[Page layout parsing data]
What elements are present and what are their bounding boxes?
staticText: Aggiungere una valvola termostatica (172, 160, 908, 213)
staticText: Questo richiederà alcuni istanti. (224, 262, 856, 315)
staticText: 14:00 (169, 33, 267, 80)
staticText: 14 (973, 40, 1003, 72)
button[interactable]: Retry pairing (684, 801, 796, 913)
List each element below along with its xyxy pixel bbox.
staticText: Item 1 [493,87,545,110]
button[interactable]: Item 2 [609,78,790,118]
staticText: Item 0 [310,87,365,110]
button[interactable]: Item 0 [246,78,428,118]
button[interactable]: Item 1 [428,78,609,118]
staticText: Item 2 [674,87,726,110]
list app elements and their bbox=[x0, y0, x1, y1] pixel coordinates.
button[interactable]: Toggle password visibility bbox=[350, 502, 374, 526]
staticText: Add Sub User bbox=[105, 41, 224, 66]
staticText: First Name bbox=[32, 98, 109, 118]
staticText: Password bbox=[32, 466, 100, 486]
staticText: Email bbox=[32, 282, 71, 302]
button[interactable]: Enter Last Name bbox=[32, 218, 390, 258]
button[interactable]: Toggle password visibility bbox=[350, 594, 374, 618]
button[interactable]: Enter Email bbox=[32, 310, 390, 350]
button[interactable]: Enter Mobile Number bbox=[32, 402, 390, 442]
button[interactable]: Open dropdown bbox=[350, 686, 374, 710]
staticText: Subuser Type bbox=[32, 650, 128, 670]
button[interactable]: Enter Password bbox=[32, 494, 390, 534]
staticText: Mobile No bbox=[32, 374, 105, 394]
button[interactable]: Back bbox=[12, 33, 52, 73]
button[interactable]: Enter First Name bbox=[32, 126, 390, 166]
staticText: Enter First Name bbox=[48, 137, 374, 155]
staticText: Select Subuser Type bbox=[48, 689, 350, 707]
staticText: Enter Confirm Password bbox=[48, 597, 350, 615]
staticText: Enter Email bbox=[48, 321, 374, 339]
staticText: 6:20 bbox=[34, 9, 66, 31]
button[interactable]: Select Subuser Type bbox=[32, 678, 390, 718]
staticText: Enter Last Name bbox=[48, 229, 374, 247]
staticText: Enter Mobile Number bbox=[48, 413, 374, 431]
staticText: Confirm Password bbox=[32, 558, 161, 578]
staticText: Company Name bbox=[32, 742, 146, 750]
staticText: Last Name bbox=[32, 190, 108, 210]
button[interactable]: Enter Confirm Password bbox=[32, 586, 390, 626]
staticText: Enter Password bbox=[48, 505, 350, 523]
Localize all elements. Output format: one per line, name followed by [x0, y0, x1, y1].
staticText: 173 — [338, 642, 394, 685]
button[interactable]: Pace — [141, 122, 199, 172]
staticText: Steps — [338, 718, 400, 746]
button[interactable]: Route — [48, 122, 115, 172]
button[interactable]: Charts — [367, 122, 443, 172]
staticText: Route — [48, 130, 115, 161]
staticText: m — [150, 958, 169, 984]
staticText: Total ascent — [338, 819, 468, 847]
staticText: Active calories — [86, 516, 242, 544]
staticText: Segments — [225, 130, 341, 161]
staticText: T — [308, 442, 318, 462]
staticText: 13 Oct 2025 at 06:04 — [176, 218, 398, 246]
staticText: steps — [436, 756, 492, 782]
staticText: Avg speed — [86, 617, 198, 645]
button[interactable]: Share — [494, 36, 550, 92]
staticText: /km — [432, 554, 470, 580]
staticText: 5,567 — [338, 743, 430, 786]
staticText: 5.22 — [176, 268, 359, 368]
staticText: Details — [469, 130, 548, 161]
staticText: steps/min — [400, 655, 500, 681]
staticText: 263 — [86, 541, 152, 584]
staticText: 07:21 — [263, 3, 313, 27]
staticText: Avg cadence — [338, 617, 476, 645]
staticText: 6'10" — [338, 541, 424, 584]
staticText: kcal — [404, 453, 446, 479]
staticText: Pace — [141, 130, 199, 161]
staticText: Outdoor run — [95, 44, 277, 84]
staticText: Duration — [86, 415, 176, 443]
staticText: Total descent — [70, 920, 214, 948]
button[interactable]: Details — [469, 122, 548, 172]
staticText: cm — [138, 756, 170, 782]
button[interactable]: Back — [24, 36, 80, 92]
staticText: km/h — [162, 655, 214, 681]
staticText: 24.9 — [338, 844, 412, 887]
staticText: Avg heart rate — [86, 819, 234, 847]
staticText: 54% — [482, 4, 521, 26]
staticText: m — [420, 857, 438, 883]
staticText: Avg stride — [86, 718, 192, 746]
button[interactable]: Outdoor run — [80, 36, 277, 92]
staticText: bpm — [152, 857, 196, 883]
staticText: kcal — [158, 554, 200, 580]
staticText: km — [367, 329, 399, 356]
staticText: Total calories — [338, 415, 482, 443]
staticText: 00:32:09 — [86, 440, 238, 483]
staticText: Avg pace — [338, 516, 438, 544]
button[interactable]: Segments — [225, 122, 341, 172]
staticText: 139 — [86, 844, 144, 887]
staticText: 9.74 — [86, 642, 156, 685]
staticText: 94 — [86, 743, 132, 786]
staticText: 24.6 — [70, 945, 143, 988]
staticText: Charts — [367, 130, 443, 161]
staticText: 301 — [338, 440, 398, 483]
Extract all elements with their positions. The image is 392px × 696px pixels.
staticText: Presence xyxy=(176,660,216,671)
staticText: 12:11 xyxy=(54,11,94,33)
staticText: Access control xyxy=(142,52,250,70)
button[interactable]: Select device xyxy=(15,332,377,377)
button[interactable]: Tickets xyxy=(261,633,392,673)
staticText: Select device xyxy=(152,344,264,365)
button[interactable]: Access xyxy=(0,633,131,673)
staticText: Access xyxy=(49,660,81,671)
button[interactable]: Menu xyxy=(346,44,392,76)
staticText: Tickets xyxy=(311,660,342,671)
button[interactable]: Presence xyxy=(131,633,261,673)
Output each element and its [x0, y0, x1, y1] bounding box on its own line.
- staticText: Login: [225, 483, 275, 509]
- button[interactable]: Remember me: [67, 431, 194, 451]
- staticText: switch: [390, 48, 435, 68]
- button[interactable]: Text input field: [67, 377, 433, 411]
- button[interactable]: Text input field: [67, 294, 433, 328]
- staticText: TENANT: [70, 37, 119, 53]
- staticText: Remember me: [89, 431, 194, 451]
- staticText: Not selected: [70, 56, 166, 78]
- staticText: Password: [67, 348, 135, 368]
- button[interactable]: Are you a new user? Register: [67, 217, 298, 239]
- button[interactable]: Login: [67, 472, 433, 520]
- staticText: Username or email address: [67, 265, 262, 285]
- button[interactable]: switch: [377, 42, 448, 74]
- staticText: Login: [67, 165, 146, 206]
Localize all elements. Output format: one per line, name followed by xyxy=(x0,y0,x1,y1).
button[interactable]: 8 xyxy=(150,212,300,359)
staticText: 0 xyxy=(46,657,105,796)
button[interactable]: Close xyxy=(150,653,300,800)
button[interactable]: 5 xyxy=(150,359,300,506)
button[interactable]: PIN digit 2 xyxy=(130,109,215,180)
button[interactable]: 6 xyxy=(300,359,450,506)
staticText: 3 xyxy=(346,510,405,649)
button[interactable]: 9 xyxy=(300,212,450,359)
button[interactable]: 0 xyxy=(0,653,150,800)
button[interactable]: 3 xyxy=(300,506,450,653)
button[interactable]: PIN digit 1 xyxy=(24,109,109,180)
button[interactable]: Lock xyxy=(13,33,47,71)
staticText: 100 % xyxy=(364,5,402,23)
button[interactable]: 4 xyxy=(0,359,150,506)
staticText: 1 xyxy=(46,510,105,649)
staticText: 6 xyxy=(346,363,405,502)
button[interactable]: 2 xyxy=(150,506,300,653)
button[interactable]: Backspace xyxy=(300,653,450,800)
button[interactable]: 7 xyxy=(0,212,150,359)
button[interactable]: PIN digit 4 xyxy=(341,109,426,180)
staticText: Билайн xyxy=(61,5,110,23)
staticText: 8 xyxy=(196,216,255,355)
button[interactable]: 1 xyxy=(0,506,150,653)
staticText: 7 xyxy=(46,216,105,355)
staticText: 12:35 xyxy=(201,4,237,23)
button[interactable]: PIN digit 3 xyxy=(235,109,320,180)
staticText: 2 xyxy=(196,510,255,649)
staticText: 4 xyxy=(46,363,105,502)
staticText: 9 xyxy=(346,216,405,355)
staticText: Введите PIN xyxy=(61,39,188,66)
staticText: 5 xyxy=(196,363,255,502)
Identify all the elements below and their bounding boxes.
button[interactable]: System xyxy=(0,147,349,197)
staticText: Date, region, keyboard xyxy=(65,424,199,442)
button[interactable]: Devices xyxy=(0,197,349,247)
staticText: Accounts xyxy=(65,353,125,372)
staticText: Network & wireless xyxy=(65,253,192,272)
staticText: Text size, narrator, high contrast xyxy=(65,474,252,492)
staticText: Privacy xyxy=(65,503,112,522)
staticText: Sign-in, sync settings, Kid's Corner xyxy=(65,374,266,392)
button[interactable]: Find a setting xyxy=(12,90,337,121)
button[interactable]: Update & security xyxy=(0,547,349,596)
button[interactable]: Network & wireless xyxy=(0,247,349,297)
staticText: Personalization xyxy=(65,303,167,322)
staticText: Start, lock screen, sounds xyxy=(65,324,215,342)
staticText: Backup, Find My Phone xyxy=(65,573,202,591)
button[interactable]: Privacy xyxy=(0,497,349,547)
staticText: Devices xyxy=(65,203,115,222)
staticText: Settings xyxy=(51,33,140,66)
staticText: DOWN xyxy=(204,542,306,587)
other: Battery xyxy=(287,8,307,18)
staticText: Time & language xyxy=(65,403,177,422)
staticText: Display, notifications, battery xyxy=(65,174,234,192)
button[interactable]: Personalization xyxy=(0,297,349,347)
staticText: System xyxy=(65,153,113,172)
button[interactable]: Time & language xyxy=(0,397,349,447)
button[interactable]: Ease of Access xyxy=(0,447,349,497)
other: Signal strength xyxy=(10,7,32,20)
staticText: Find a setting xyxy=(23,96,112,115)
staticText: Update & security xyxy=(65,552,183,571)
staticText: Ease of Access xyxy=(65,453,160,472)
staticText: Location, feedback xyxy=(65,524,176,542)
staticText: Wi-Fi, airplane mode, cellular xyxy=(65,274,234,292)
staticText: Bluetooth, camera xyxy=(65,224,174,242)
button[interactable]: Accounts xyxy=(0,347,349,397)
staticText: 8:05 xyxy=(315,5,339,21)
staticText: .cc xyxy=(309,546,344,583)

▶ [Task to complete]:
Where does "Charts" appear in the records above? Copy every line that has it.

▶ [Answer to the problem]:
button[interactable]: Charts — [367, 122, 443, 172]
staticText: Charts — [367, 130, 443, 161]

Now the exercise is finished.